Why was the clock tower covered in scaffolding?
At the beginning of March a large piece of masonry fell from the clock tower to the ground in front of the library doors. To ensure public safety, the area was cordoned off, while scaffolders and a stone mason were found and until the required work could be completed.
Works commenced at the start of April and local stone mason Mark Heaton applied mesh to areas where stonework protrudes around the Clock and nearby Main Hall window. This is a non-invasive solution to reduce the risk of falling stone. Some mesh was also installed on flat surfaces where there is larger unstable stone.
(L-R) Showing where the piece of masonry fell from/ Further overhanging stonework is covered for protection/ The Town Clerk inspecting the stonework on the south side.
The scaffolding was a large job, so to capitalise upon the access it gave, other jobs were carried out while it was in situ. Sealant was applied to crumbling stonework around the clock tower and stonework was repointed. Pigeon nesting is a long-term problem on the building, with out-of-reach gutters often being blocked, causing leaks and water damage inside the town hall. While the scaffolding was up nearby gutters and gulleys were cleared of debris, prior to nesting commencing and it is hoped this will deter nesting this year at least.
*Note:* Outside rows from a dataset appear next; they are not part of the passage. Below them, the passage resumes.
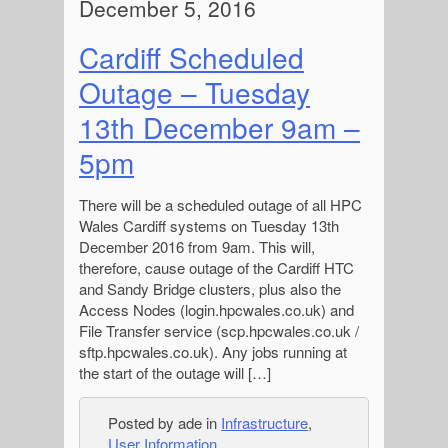
December 5, 2016
Cardiff Scheduled
Outage – Tuesday
13th December 9am –
5pm
There will be a scheduled outage of all HPC
Wales Cardiff systems on Tuesday 13th
December 2016 from 9am. This will,
therefore, cause outage of the Cardiff HTC
and Sandy Bridge clusters, plus also the
Access Nodes (login.hpcwales.co.uk) and
File Transfer service (scp.hpcwales.co.uk /
sftp.hpcwales.co.uk). Any jobs running at
the start of the outage will […]
Posted by ade in
Infrastructure
,
User Information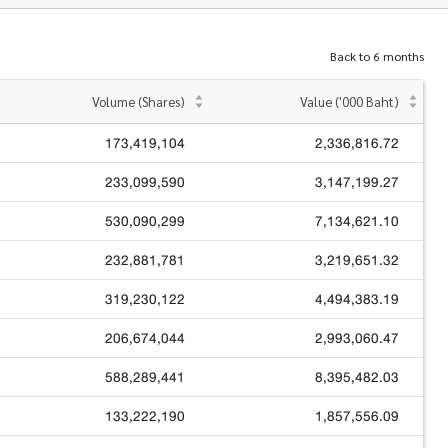
Back to 6 months
Volume (Shares)
Value ('000 Baht)
173,419,104
2,336,816.72
233,099,590
3,147,199.27
530,090,299
7,134,621.10
232,881,781
3,219,651.32
319,230,122
4,494,383.19
206,674,044
2,993,060.47
588,289,441
8,395,482.03
133,222,190
1,857,556.09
(L-R) Re-pointed stonework on the north face of the tower/ The clock face shown from the scaffolding/ The blank space on south face of the tower which is not visible from below
Finally while the scaffolding was in situ, our local horological expert Les Kirk, who has maintained the clock for 45 years, oiled the clock hands. All in all, an unexpected but welcome refurbishment of the clock tower which is so significant within our townscape.